PROBLEM TO SOLVE — Nothing outside the range below should be printed. Output exactly the lines from the line with "Cast a line" to the line with "and snapper from one of the beautiful beaches", both included.

ENTRIES SUPPLIED —
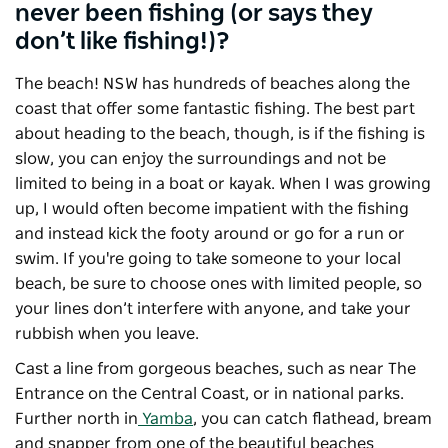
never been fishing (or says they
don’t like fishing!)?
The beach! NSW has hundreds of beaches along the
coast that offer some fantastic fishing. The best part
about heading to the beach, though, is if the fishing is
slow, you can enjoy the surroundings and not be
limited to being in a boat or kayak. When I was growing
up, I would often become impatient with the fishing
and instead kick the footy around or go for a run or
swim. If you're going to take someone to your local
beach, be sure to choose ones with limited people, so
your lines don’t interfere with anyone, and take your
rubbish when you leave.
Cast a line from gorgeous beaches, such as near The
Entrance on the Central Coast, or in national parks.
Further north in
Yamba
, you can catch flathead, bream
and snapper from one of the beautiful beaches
---
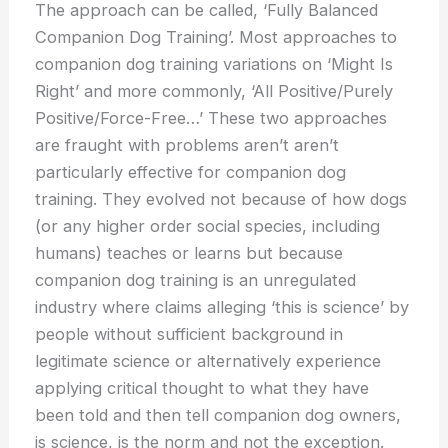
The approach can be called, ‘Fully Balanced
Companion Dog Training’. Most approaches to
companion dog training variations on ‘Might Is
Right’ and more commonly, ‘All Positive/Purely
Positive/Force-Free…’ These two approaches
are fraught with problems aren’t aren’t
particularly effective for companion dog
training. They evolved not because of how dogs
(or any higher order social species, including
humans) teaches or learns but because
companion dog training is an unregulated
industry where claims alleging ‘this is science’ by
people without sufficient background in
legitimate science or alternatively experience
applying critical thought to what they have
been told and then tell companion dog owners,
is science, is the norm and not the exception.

RESULT BELOW —
Cast a line from gorgeous beaches, such as near The
Entrance on the Central Coast, or in national parks.
Further north in
Yamba
, you can catch flathead, bream
and snapper from one of the beautiful beaches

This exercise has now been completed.